On remand, in its June 2020 decision on appeal, the Board reasoned that it lacked jurisdiction because an appellant "may not challenge the merits of a Board decision by expressing disagreement with" the AOJ's implementation. R. at 4. Although the AOJ had erroneously issued the September 2018 SOC with respect to the increased rating issue and subsequently allowed the appeal to be returned to the appellate docket, the Board concluded that "the law prohibits an NOD with respect to this type of implementation" and that the Board had "no jurisdiction to address an issue without a valid NOD." R. at 5. In its decision, however, the Board did not address whether the NOD should have been sympathetically construed as a motion for the Board to reconsider its May 2018 decision.

II. ANALYSIS

Ms. Encarnacion argues that the Board erred in not accepting her NOD that sought to appeal the Agency's implementation of the Board's earlier decision. For his part, the Secretary defends the Board's decision to disclaim jurisdiction on the grounds that a pure implementation cannot be appealed.

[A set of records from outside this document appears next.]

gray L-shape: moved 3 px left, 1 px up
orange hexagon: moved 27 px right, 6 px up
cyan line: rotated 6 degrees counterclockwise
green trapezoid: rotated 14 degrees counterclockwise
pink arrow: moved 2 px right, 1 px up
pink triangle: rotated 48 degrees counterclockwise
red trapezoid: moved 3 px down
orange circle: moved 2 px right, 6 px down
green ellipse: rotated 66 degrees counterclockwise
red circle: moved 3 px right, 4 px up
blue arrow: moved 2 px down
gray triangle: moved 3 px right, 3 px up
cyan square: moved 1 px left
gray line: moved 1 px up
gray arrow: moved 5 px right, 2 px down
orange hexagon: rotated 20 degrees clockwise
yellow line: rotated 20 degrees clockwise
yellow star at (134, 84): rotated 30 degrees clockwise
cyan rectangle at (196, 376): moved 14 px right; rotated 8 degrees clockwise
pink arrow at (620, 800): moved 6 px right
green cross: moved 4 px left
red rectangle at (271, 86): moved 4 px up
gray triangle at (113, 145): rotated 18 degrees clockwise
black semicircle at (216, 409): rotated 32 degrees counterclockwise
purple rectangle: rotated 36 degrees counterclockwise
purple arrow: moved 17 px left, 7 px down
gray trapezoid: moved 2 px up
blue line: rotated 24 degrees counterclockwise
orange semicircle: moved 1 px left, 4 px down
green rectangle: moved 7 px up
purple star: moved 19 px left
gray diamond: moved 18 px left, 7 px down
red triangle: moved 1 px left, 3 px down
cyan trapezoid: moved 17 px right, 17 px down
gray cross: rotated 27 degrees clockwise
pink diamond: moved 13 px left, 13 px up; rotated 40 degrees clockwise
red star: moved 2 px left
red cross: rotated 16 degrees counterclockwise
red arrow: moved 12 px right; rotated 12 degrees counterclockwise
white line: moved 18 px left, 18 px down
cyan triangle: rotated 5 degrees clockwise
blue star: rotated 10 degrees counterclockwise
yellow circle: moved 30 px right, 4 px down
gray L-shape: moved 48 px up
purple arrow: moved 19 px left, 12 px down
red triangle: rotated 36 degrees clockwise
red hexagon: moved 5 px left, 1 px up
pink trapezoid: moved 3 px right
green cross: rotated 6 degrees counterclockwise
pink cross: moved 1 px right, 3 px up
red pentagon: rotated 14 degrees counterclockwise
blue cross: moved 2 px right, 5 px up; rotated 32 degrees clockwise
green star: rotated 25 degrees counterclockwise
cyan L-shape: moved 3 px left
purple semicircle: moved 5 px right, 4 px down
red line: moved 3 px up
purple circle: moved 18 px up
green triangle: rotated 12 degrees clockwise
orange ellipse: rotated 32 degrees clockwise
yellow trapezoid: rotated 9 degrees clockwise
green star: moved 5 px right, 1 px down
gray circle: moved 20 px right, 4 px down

"It is well settled that the Court has jurisdiction to determine whether the Board had jurisdiction to take the action it takes in a decision." Young v. Shinseki, 25 Vet.App. 201, 203 (2012) (en banc). To that end, "the Court exercises de novo review over Board determinations that are critical to its jurisdiction." Evans v. Shinseki, 25 Vet.App. 7, 10 (2011). The Court must decide whether an implementing action of the sort at issue here can be appealed and thus whether the Board erred in finding it lacked jurisdiction. Two provisions, 38 U.S.C. §§ 511 and 7104(a), govern the jurisdictional question. Section 511 sets out the bounds of the subject matter within the Secretary's jurisdiction; section 7104(a), in turn, establishes that the Board's jurisdiction is derivative of the Secretary's.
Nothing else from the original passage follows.